This country that links the Pacific Ocean and the Caribbean Sea also melds tradition and modernity, offering such a wide range of activities, from tours of ancient civilizations to mountain hiking or soaking in the sun on nearly virgin sandy beaches, that it is an ideal destination to visit any time of the year. This year, Panama offers an additional attraction: join in on the celebration of the Canal's 100th Anniversary by participating in the activities scheduled for the coming months.
Centenary of the Panama Canal, event by event
Panama wishes to share this centennial celebration of the waterway and enjoy together this anniversary of worldwide interest. The anniversary celebration culminates on August 14th with the Centennial Gala, a grand artistic, musical, and theatrical production that will be broadcast live on television. Canal staff will also be cast members in this show that will represent the epic construction of the Canal, the battle across generations to recover it, and its current expansion project.
Also scheduled this month is the film premiere of Canal Stories (Manglar Productions) at the capital city's National Theater. The five shorts that comprise the film, lasting twenty minutes each, relate various fictional stories that occurred in five significant moments in the history of Panama and the Canal.
In addition, the traveling exposition Centennial Experience of the Canal roadshow is available to visit through July in nine provinces of the country. The hands-on display employs audiovisual resources (maps, 3D, touch screens, photographs, etc.), interactive games, pieces of collections, and educational and group activities.

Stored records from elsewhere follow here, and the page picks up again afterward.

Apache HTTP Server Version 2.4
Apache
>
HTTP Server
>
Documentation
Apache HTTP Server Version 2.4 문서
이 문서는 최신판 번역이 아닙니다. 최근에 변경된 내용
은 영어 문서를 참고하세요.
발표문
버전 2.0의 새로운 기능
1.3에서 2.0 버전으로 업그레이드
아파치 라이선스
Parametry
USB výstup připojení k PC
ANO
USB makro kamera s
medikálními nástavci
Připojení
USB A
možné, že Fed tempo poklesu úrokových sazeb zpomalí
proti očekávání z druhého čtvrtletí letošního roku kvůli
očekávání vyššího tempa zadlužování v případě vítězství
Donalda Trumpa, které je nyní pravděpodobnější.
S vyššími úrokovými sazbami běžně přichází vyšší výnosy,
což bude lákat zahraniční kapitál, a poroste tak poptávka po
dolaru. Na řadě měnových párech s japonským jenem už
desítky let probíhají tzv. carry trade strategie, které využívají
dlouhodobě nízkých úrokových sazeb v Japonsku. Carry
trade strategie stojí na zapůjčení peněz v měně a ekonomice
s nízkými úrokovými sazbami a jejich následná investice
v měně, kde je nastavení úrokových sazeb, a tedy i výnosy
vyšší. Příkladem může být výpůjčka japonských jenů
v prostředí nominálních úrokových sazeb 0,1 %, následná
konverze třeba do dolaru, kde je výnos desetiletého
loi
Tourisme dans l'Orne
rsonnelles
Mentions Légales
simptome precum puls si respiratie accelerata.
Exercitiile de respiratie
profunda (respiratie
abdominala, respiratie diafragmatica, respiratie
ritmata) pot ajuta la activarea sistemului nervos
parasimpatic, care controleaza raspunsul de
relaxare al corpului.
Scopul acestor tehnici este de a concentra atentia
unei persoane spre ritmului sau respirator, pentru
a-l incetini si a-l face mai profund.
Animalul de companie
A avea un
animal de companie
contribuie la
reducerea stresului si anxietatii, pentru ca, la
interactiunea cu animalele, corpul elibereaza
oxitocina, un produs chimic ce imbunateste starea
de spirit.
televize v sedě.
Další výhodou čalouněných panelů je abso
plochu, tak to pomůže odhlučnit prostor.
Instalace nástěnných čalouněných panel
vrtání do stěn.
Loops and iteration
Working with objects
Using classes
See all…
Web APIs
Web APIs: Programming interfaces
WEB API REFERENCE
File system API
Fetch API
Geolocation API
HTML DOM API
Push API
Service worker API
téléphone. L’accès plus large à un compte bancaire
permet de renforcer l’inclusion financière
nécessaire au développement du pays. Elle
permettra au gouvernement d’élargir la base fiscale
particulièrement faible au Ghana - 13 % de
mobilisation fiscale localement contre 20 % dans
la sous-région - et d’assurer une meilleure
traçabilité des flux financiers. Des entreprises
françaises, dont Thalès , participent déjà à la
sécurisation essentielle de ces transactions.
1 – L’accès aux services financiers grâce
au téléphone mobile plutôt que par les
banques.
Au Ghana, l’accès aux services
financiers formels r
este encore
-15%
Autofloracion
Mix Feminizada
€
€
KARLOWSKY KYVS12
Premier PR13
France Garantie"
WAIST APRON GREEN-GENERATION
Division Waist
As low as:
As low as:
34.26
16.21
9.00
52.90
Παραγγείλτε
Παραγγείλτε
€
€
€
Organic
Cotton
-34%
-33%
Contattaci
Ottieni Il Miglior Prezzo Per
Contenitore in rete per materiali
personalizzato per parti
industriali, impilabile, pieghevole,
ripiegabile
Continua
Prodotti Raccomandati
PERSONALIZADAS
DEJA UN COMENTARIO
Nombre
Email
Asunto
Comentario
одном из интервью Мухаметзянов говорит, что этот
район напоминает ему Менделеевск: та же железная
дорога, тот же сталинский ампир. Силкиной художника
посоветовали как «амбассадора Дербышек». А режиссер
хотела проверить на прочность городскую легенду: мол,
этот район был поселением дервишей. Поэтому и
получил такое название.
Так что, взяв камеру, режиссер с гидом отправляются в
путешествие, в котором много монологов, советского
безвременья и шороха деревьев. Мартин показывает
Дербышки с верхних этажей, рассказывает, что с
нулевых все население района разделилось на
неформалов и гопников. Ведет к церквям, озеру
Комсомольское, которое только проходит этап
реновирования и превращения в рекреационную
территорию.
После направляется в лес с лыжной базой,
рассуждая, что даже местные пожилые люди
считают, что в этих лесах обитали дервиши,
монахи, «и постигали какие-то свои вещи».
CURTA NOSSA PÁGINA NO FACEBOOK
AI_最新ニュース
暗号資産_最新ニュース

At the same time, various cultural and sports events have been held over the past months, such as the Ocean to Ocean canoe race that took competitors three days to paddle through the Panama Canal from the Atlantic to Pacific Ocean. During this time three commemorative books have been published: The Panama Canal, a deluxe edition by author Luis Blas Ariti, Transfer of the Panama Canal, by Jorge Eduardo Ritter, and 100 Years, 100 Landmarks, by Manuel Orestes Nieto, with photographs and short texts that frame the main events in the hundred years of the Panama Canal's history.
The Panama Canal and the mythical hat, symbols of this destination
Construction of the canal began in 1904. During the ten years it took to execute the colossal work of hydraulics, more than 56,000 people from over 30 countries came to Panama to participate in the project.
In November 1906, U.S. President Theodore Roosevelt visited the construction site. That moment was immortalized by the New York Times in a photograph in which the American head of state appeared wearing a straw hat, which became known as a Panama hat and a symbol of the destination.
The bulk of the excavations for the construction of the interoceanic waterway were dug at Culebra Cut, in the central mountain range of Panama. An estimated 1,600 people were involved in this project from 1907 to late 1913. All of the soil excavated during this phase is equivalent to what was used to erect the Egyptian pyramids.
Since opening, the Panama Canal has registered the transit of more than one million ships from around the world and an annual average of 14,000 voyages. Extending about 80 kilometers long, the Canal currently serves 144 shipping routes that combine 160 countries and reach more than 1,700 ports worldwide. The Panama Canal is currently undergoing an expansion in order to double its capacity and strengthen the country's position as a maritime and logistics center.